Atomistic analyses of fracture in α, β and lamellar α -

Sunil Rawat,Alankar Alankar

In this work, molecular dynamics simulations are employed to investigate crack growth behavior and related microstructural evolution in α-Ti, β-Ti, and lamellar-Ti single crystals under plane strain conditions. It is observed that the crack growth is independent of the initial crack length in α-Ti while it depends on the initial crack length in β-Ti and lamellar-Ti. The crack growth in β-Ti increases monotonically with an increase in initial crack length. However the crack growth in lamellar-Ti does not increase monotonically with respect to the initial crack length since the crack tip of different initial cracks may lie in α-phase, β-phase, or α−β interface in lamellar-Ti. Significant structural changes (α to β phase transformation) due to the applied deformation are not observed in α-Ti. For both β-Ti and lamellar-Ti, the β-phase is transformed into different variants of the α-phase. Dislocation density is the largest for lamellar-Ti followed by β-Ti and α-Ti.
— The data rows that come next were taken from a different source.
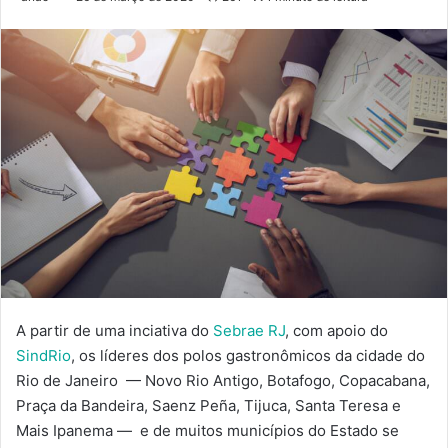
A partir de uma inciativa do
Sebrae RJ
, com apoio do
SindRio
, os líderes dos polos gastronômicos da cidade do
Rio de Janeiro — Novo Rio Antigo, Botafogo, Copacabana,
Praça da Bandeira, Saenz Peña, Tijuca, Santa Teresa e
Mais Ipanema — e de muitos municípios do Estado se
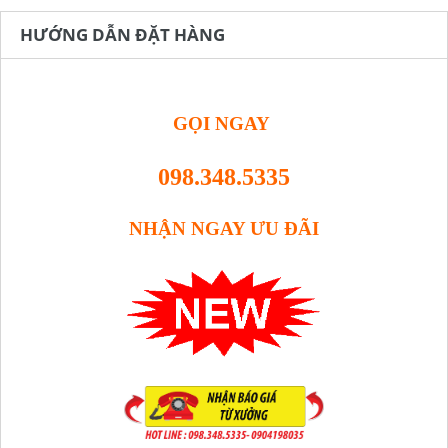
HƯỚNG DẪN ĐẶT HÀNG
GỌI NGAY
098.348.5335
NHẬN NGAY ƯU ĐÃI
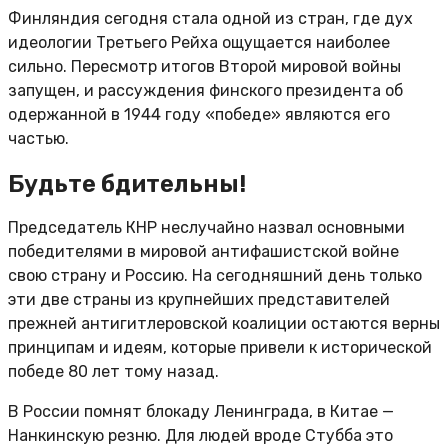
Финляндия сегодня стала одной из стран, где дух
идеологии Третьего Рейха ощущается наиболее
сильно. Пересмотр итогов Второй мировой войны
запущен, и рассуждения финского президента об
одержанной в 1944 году «победе» являются его
частью.
Будьте бдительны!
Председатель КНР неслучайно назвал основными
победителями в мировой антифашистской войне
свою страну и Россию. На сегодняшний день только
эти две страны из крупнейших представителей
прежней антигитлеровской коалиции остаются верны
принципам и идеям, которые привели к исторической
победе 80 лет тому назад.
В России помнят блокаду Ленинграда, в Китае —
Нанкинскую резню. Для людей вроде Стубба это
The critical strain energy release rate is the largest for β-Ti and it is lowest for α-Ti. The Gc for α-Ti decreases with an increase in initial crack length and does not appear to be much sensitive to the initial crack length. In the case of β-Ti and lamellar-Ti, Gc shows a strong dependence on the initial crack length and the variation of Gc relative to the initial crack length can be well described by an exponentially decaying function.